Millerand relève également que plusieurs recherches relevant de la sociologie des usages se penchent sur la signification des usages, en s’intéressant aux représentations et aux valeurs qui s’investissent dans l’usage d’une technique ou d’un objet. Elle mentionne notamment l’apport des travaux de Mallein et Toussaint (1994) sur le processus d’intégration des technologies de communication dans la sphère privée et familiale et leur grille d’analyse sociologique de l’usage des nouvelles technologies de l’information et des communications. Mallein et Toussaint distinguent d’ailleurs deux grands types de rationalité derrière la problématisation des usages : une rationalité sociotechnique qui considère que le nouveau dispositif doit trouver sa place dans un ensemble social, culturel, technique, organisationnel, familial et relationnel préexistant, et une rationalité techniciste qui considère qu’on fait table rase en désignant aux usagers la place qu’ils vont occuper, les pratiques nouvelles qu’ils vont développer et les représentations idéales vers lesquelles ils doivent tendre. De ces deux visions antagonistes découlent une série de concepts qui opposent :

La banalisation versus l’idéalisation : D’un côté, la banalisation peut se produire soit par la greffe d’un nouvel objet sur un ancien ou par la valorisation de son utilité pratique. De l’autre, dans la perspective de l’idéalisation, l’acquisition de l’objet est perçue comme une distinction sociale et la technique comme progrès démocratique. Dans les faits, le processus de banalisation implique la pérennité de l’adoption d’une innovation alors que l’idéalisation permet en général de rallier les usagers au tout début, mais l’effet est de courte durée et les déceptions subséquentes peuvent conduire à l’abandon de la technologie.

L’hybridation versus la substitution : Le phénomène d’hybridation envisage l’innovation de façon plus modeste qui se greffe ou s’ajoute aux outils déjà en place tandis que la substitution marque une coupure.

L’évolution sociale versus la révolution sociale : Dans le même ordre d’idée, l’innovation s’inscrit en phase avec une évolution sociale d’ensemble, par exemple, le magnétoscope qui s’inscrit dans un contexte d’individualisation des modes de vie.

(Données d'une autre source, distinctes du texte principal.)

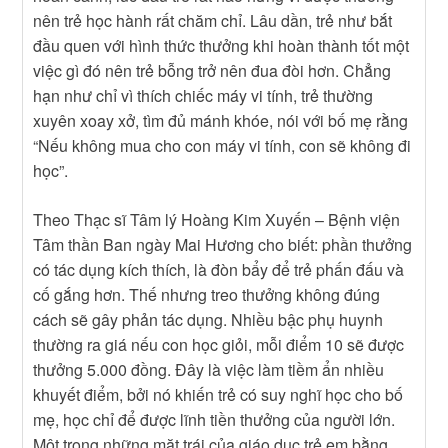
nên trẻ học hành rất chăm chỉ. Lâu dần, trẻ như bắt
đầu quen với hình thức thưởng khi hoàn thành tốt một
việc gì đó nên trẻ bỗng trở nên đua đòi hơn. Chẳng
hạn như chỉ vì thích chiếc máy vi tính, trẻ thường
xuyên xoay xở, tìm đủ mánh khóe, nói với bố mẹ rằng
“Nếu không mua cho con máy vi tính, con sẽ không đi
học”.
Theo Thạc sĩ Tâm lý Hoàng Kim Xuyến – Bệnh viện
Tâm thần Ban ngày Mai Hương cho biết: phần thưởng
có tác dụng kích thích, là đòn bẩy để trẻ phấn đấu và
cố gắng hơn. Thế nhưng treo thưởng không đúng
cách sẽ gây phản tác dụng. Nhiều bậc phụ huynh
thường ra giá nếu con học giỏi, mỗi điểm 10 sẽ được
thưởng 5.000 đồng. Đây là việc làm tiềm ẩn nhiều
khuyết điểm, bởi nó khiến trẻ có suy nghĩ học cho bố
mẹ, học chỉ để được lĩnh tiền thưởng của người lớn.
Một trong những mặt trái của giáo dục trẻ em bằng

À l’opposé, dans l’optique de la révolution sociale, l’innovation s’inscrit en décalage ou en confrontation avec les modèles sociaux en place.

L’identité active versus passive : L’identité active fait référence à la possibilité pour l’usager de s’inventer une identité ou d’affirmer la sienne à travers l’usage, alors que l’identité passive réfère à l’usage idéal, l’usage prévu.

Millerand souligne que cette grille a prouvé son utilité pour évaluer le succès ou l’échec d’une innovation et même de formuler certaines prédictions, mais son plus grand intérêt réside dans les différentes dimensions à prendre en compte dans l’étude des dynamiques d’appropriation.

Discussion : pistes de réflexion


Une des plus grandes contributions du champ de la sociologie des usages est de nous mettre en garde contre les discours prophétiques de déterminisme exclusivement social ou technique, des innovations.

Si certains critiques ont reproché à l’approche de l’appropriation de se concentrer uniquement sur les usages réels, sans s’intéresser à la technique et aux stratégies de diffusion, nous observons plutôt dans les travaux qui relèvent de cette approche, une tendance vers une co-construction de sens, entre les usagers et les producteurs, entre les stratégies et les tactiques.